Sicherung großer Dateibestände

Challenges and possible solutions for backing up large data sets

More and more research areas are confronted with the problem of extremely large and, above all, very rapidly growing data volumes. In addition to the subject-specific questions, such as how new scientific findings can be drawn from this data, you also have to deal more than ever with questions about the underlying IT infrastructure. A topic that is often treated very stepmotherly in this context is the protection of your data against data loss. In this article, we want to take a closer look at the challenge and possible solutions for securing large data sets.
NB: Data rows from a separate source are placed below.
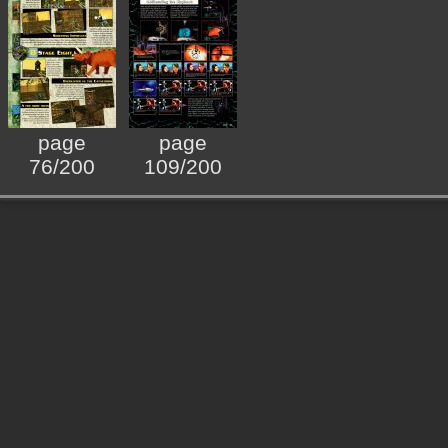
page
page
76/200
109/200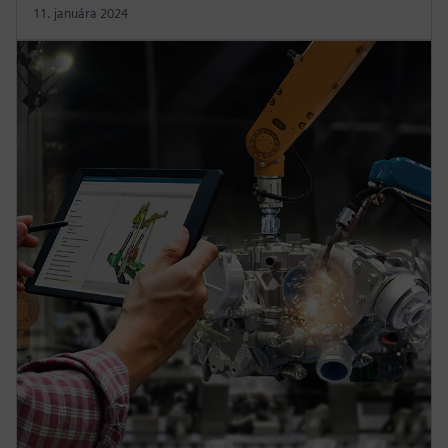
11. januára 2024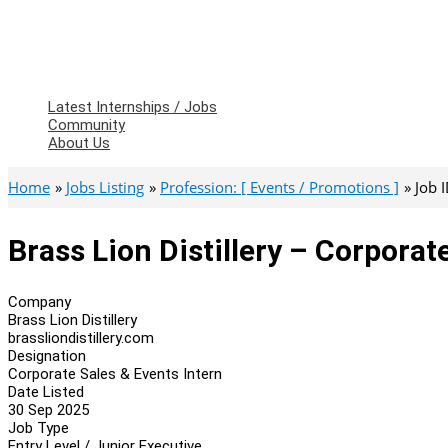
Latest Internships / Jobs
Community
About Us
Home
Jobs Listing
Profession: [ Events / Promotions ]
Job 
Brass Lion Distillery – Corporat
Company
Brass Lion Distillery
brassliondistillery.com
Designation
Corporate Sales & Events Intern
Date Listed
30 Sep 2025
Job Type
Entry Level / Junior Executive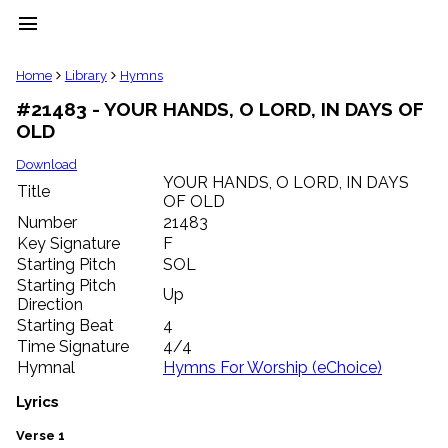
menu
clear
Home
Library
Hymns
#21483 - YOUR HANDS, O LORD, IN DAYS OF
Library
OLD
import_contacts
Hymnals
Download
music_note
YOUR HANDS, O LORD, IN DAYS
Title
OF OLD
Hymns
label
Number
21483
Topics
Key Signature
F
people
Starting Pitch
SOL
Stakeholders
Starting Pitch
Up
globe
Direction
Public
Starting Beat
4
Domain
Time Signature
4/4
list
Hymnal
Hymns For Worship (eChoice)
General
Index
Lyrics
piano
Key/Time
Verse 1
Index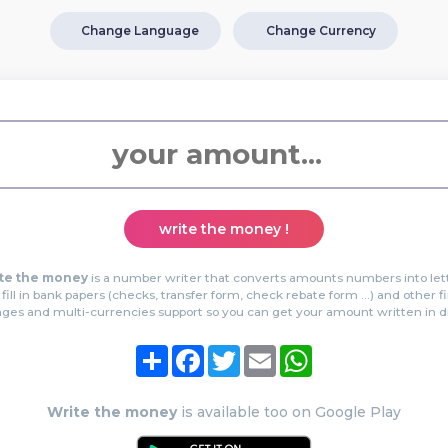
Change Language
Change Currency
write the money !
te the money
is a number writer that converts amounts numbers into let
 fill in bank papers (checks, transfer form, check rebate form …) and other f
es and multi-currencies support so you can get your amount written in dif
Share
Facebook
Twitter
Email
WhatsApp
Write the money
is available too on Google Play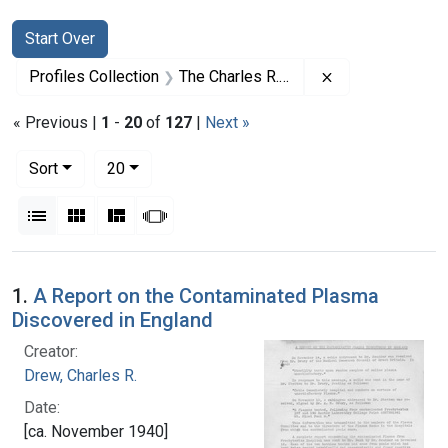
Search
Search Constraints
You searched for:
Start Over
Remove constrai
Profiles Collection
The Charles R. Drew Papers
« Previous |
1
-
20
of
127
|
Next »
Number of results to display per page
per page
Sort
20
View results as:
List
Gallery
Masonry
Slideshow
Search Results
1.
A Report on the Contaminated Plasma
Discovered in England
Creator:
Drew, Charles R.
Date:
[ca. November 1940]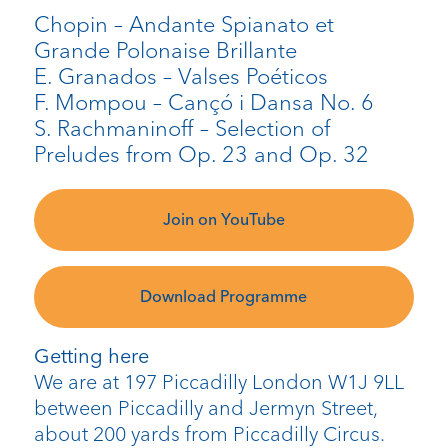
Chopin – Andante Spianato et
Grande Polonaise Brillante
E. Granados – Valses Poéticos
F. Mompou – Cançó i Dansa No. 6
S. Rachmaninoff – Selection of
Preludes from Op. 23 and Op. 32
Join on YouTube
Download Programme
Getting here
We are at 197 Piccadilly London W1J 9LL
between Piccadilly and Jermyn Street,
about 200 yards from Piccadilly Circus.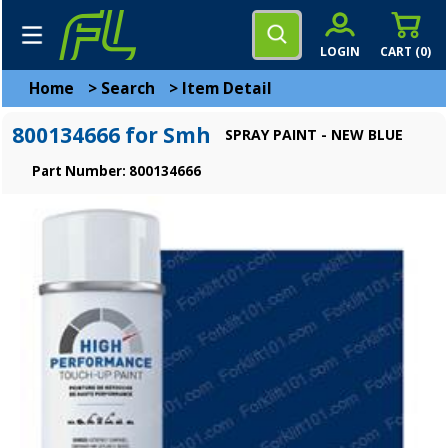
LOGIN
CART (
0
)
Home
>
Search
>
Item Detail
800134666 for Smh
SPRAY PAINT - NEW BLUE
Part Number: 800134666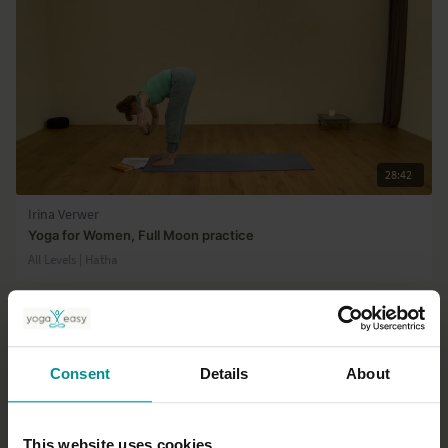
28:42
Irina Verwer
Yoga for Women, Full Moon practice
All Levels | Hatha
Consent
Details
About
This website uses cookies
The classic data backup strategy of weekly full and daily differential backup faces the problem that it no longer scales with the rapidly growing data volumes. For this reason, the LRZ has been using the so-called Incremental Forever procedure of the Tivoli Storage Manager for decades. In this process, only the first backup is a full backup, and in all subsequent backup runs, only the changes to the previous backup point are transferred. This means that much less data has to be moved for the backup process than with the traditional method. For the restore case, however, both concepts have the problem that all data from the backup must first be copied back. Even with powerful systems and optimal conditions, this means several hours of downtime for large data sets.
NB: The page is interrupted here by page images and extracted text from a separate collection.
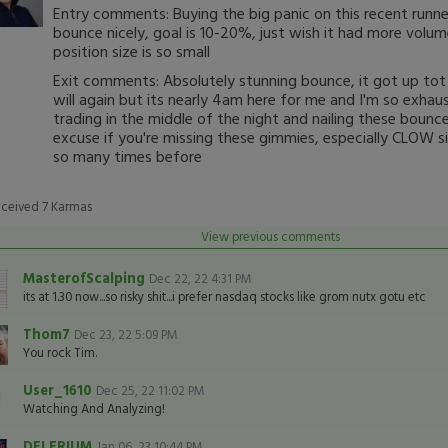
Entry comments: Buying the big panic on this recent runne
bounce nicely, goal is 10-20%, just wish it had more volu
position size is so small
Exit comments: Absolutely stunning bounce, it got up tot
will again but its nearly 4am here for me and I'm so exhaus
trading in the middle of the night and nailing these boun
excuse if you're missing these gimmies, especially CLOW si
so many times before
eceived
7
Karmas
View previous comments
MasterofScalping
Dec 22, 22 4:31 PM
its at 1.30 now...so risky shit...i prefer nasdaq stocks like grom nutx gotu etc
Thom7
Dec 23, 22 5:09 PM
You rock Tim.
User_1610
Dec 25, 22 11:02 PM
Watching And Analyzing!
DELERIUM
Jan 06, 23 10:44 PM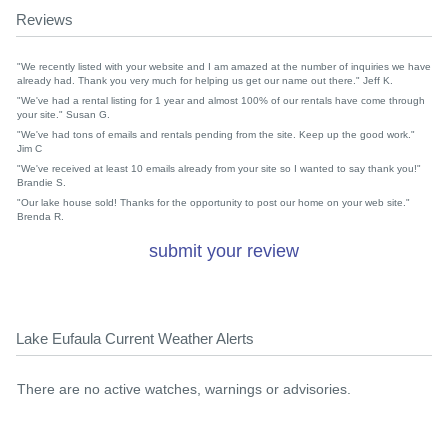
Reviews
"We recently listed with your website and I am amazed at the number of inquiries we have
already had. Thank you very much for helping us get our name out there." Jeff K.
"We've had a rental listing for 1 year and almost 100% of our rentals have come through
your site." Susan G.
"We've had tons of emails and rentals pending from the site. Keep up the good work."
Jim C
"We've received at least 10 emails already from your site so I wanted to say thank you!"
Brandie S.
"Our lake house sold! Thanks for the opportunity to post our home on your web site."
Brenda R.
submit your review
Lake Eufaula Current Weather Alerts
There are no active watches, warnings or advisories.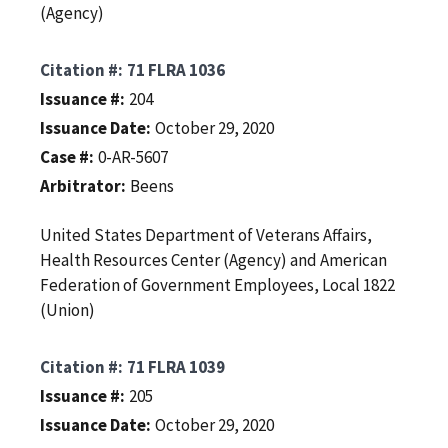
(Agency)
Citation #
71 FLRA 1036
Issuance #
204
Issuance Date
October 29, 2020
Case #
0-AR-5607
Arbitrator
Beens
United States Department of Veterans Affairs,
Health Resources Center (Agency) and American
Federation of Government Employees, Local 1822
(Union)
Citation #
71 FLRA 1039
Issuance #
205
Issuance Date
October 29, 2020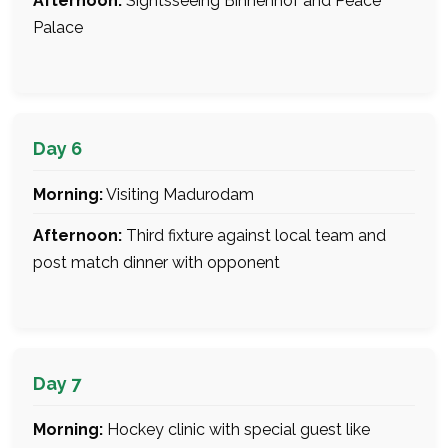
Afternoon:
Sightsseeing Binnenhof and Peace
Palace
Day 6
Morning:
Visiting Madurodam
Afternoon:
Third fixture against local team and
post match dinner with opponent
Day 7
Morning:
Hockey clinic with special guest like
In addition to data assets, user requirements for recovery time objective (RTO) and recovery point objective (RPO) are also growing.

DAR-01

Whereas in the past it was often acceptable to build on last night's or the night before last's backup in the event of a data loss and wait until the next day or the day after that to restore, today IT managers are often faced with the requirement of RPOs and RTOs in the range of hours or even minutes. Of course, this can no longer be met with traditional backup procedures.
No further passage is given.